Day 418: Synchronous vs Asynchronous Replication

The core idea: The real difference between synchronous and asynchronous replication is the commit acknowledgment boundary: which replica milestone must happen before the primary is allowed to tell the client "your write is durable."

Today's "Aha!" Moment

In 01.md, Harbor Point separated three standby milestones: receiving WAL, flushing it durably, and replaying it into query-visible state. This lesson adds the question that turns those milestones into a production policy: when trader R-88421 is approved, which of those milestones must happen before the API returns 201 Created?

An asynchronous primary answers that question narrowly. It fsyncs its own WAL, acknowledges the client, and lets replicas catch up afterward. That keeps the reservation path fast, but it leaves a window in which the client has been told the approval committed even though no standby has durably stored it yet. If the primary dies inside that window and the standby is promoted, the acknowledged reservation can disappear.

A synchronous primary moves at least one remote milestone into the commit path. The client does not get success until some standby has reached the configured point, usually remote flush and sometimes remote apply. That shrinks the data-loss window across failover, but the write is now paying for network latency, remote disk latency, and standby availability. The key design question is not "Do we prefer sync or async in theory?" It is "What failure are we willing to expose to the caller, and what latency or availability cost are we willing to pay to avoid it?"

Why This Matters

Harbor Point's compliance team treats a reservation approval as a legally meaningful event. If support tells a trader that reservation R-88421 was accepted, the database cannot quietly lose it just because the primary crashed two milliseconds later. At the same time, the desk will not accept an approval path that stalls every time a remote replica has a brief I/O hiccup. The replication mode is therefore not a storage footnote. It is part of the product's contract.

Without an explicit acknowledgment rule, teams talk past each other. Application engineers say "the write committed" because the primary returned success. Database operators say "the standby was almost caught up" because replay lag looked small. Incident commanders later discover that both statements were true and the data was still lost on failover, because "committed" only meant local durability. Once the team names the commit boundary precisely, latency, RPO, failover behavior, and read freshness stop being vague aspirations and become measurable properties.

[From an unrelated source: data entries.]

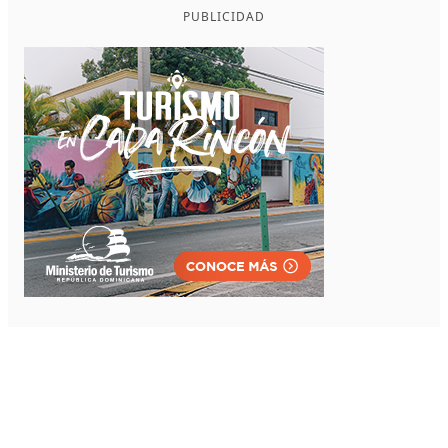
PUBLICIDAD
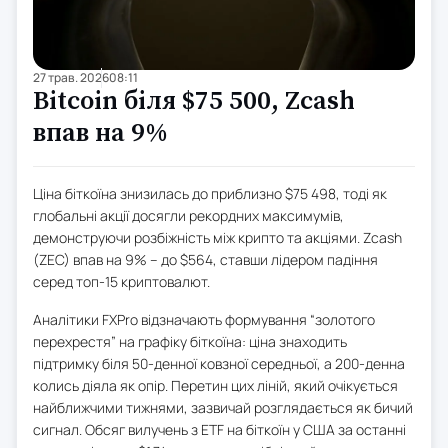
27 трав. 2026
08:11
Bitcoin біля $75 500, Zcash
впав на 9%
Ціна біткоїна знизилась до приблизно $75 498, тоді як
глобальні акції досягли рекордних максимумів,
демонструючи розбіжність між крипто та акціями. Zcash
(ZEC) впав на 9% – до $564, ставши лідером падіння
серед топ-15 криптовалют.
Аналітики FXPro відзначають формування “золотого
перехрестя” на графіку біткоїна: ціна знаходить
підтримку біля 50-денної ковзної середньої, а 200-денна
колись діяла як опір. Перетин цих ліній, який очікується
найближчими тижнями, зазвичай розглядається як бичий
сигнал. Обсяг вилучень з ETF на біткоїн у США за останні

This lesson connects directly to 01.md: log shipping gave Harbor Point a way to reproduce history on a standby, but it did not decide when a history prefix becomes part of the durability promise made to clients. The next lesson, 03.md, shows what happens when that durability promise is no longer "one primary plus replicas" but "a quorum commits a log entry together."

Learning Objectives

By the end of this session, you will be able to:

Explain the commit boundary in synchronous and asynchronous replication - Identify which local and remote milestones a database waits for before acknowledging a write.
Analyze failover outcomes from the acknowledgment policy - Predict when an acknowledged write can still be lost after primary failure.
Choose a replication mode for a concrete workload - Match reservation-critical writes, standby-read needs, and latency budgets to the right durability policy.

Core Concepts Explained

Concept 1: The commit path changes when replica acknowledgment enters the critical path

Harbor Point's approval service already writes to WAL on the primary before reporting success. The difference between asynchronous and synchronous replication is what happens after that local WAL flush. In asynchronous mode, the primary treats local durability as sufficient for the client contract and pushes the new WAL to standbys in the background. In synchronous mode, local durability is necessary but not sufficient: the primary must also wait for one or more standby milestones before it may return success.

That makes the commit path materially different:

Asynchronous commit
client -> primary WAL flush -> ACK to client -> ship WAL -> standby flush -> standby replay

Synchronous commit (remote flush)
client -> primary WAL flush -> ship WAL -> standby flush -> ACK to primary -> ACK to client -> standby replay

The important detail is that "synchronous" is not one universal milestone. Some systems wait until a standby confirms the WAL bytes were received. Others wait for the standby to flush them durably. A stricter variant waits until the standby has replayed the change so standby reads can observe it immediately after commit. Harbor Point usually cares most about remote flush, because the regulatory requirement is "do not lose approved reservations on failover," not "make every standby query instantly current."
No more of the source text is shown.